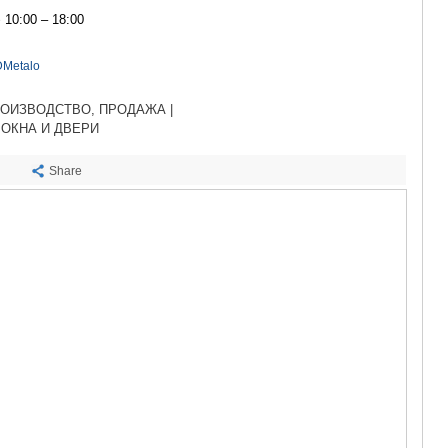
САЧХЕРЕ
10:00 – 18:00
ТКИБУЛИ
КУТАИСИ
ЦКАЛТУБО
DMetalo
ЧИАТУРА
ХАРАГАУЛ
ОИЗВОДСТВО, ПРОДАЖА |
ХОНИ
ОКНА И ДВЕРИ
КАХЕТИЯ
АХМЕТА
Share
ГУРДЖАА
ДЕДОПЛИ
ТЕЛАВИ
ЛАГОДЕХИ
САГАРЕД
СИГНАГИ
КВАРЕЛИ
ЦНОРИ
МЦХЕТА-МТ
ДУШЕТИ
ТИАНЕТИ
МЦХЕТА
СТЕПАНЦМ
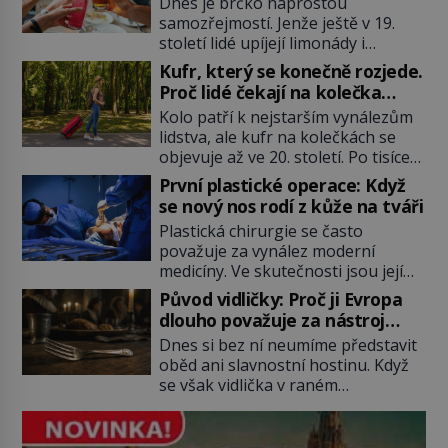
Dnes je brčko naprostou
samozřejmostí. Jenže ještě v 19.
století lidé upíjejí limonády i
koktejly dutými stébly žita nebo
Kufr, který se konečně rozjede.
žitné slámy. Fungují sice dobře,
Proč lidé čekají na kolečka
mají ale jednu nepříjemnou
téměř pět tisíc let?
Kolo patří k nejstarším vynálezům
vlastnost po chvíli se rozmáčejí a
lidstva, ale kufr na kolečkách se
nápoji dodávají travnatou příchuť.
objevuje až ve 20. století. Po tisíce
Právě tahle drobná nepříjemnost
let lidé vláčejí těžká zavazadla v
přivede amerického výrobce
První plastické operace: Když
rukou, na zádech nebo je nakládají
cigaretových náustků k nápadu,
se nový nos rodí z kůže na tváři
na povozy. Stačí přitom jediný
který změní způsob pití po celém
Plastická chirurgie se často
nápad, připevnit ke kufru kolečka.
[…]
považuje za vynález moderní
Jenže právě ten nikdo dlouho
medicíny. Ve skutečnosti jsou její
nedostane. Až jednou se na letišti
kořeny staré více než dva a půl
ozve věta, která změní […]
Původ vidličky: Proč ji Evropa
tisíce let. V dobách, kdy ještě
dlouho považuje za nástroj
neexistují antibiotika ani anestezie,
samotného satana?
Dnes si bez ní neumíme představit
se odvážní lékaři pokoušejí vracet
oběd ani slavnostní hostinu. Když
lidem tváře znetvořené válkou,
se však vidlička v raném
tresty nebo nehodami. Jejich
středověku objevuje na evropských
metody jsou překvapivě
stolech, vzbuzuje pohoršení,
promyšlené a některé principy
posměch i strach. Mnozí duchovní ji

-.-.-

Take every line above that includes the string "Dnes" and return it.

SOLVED EXERCISE:
Dnes je brčko naprostou
Dnes si bez ní neumíme představit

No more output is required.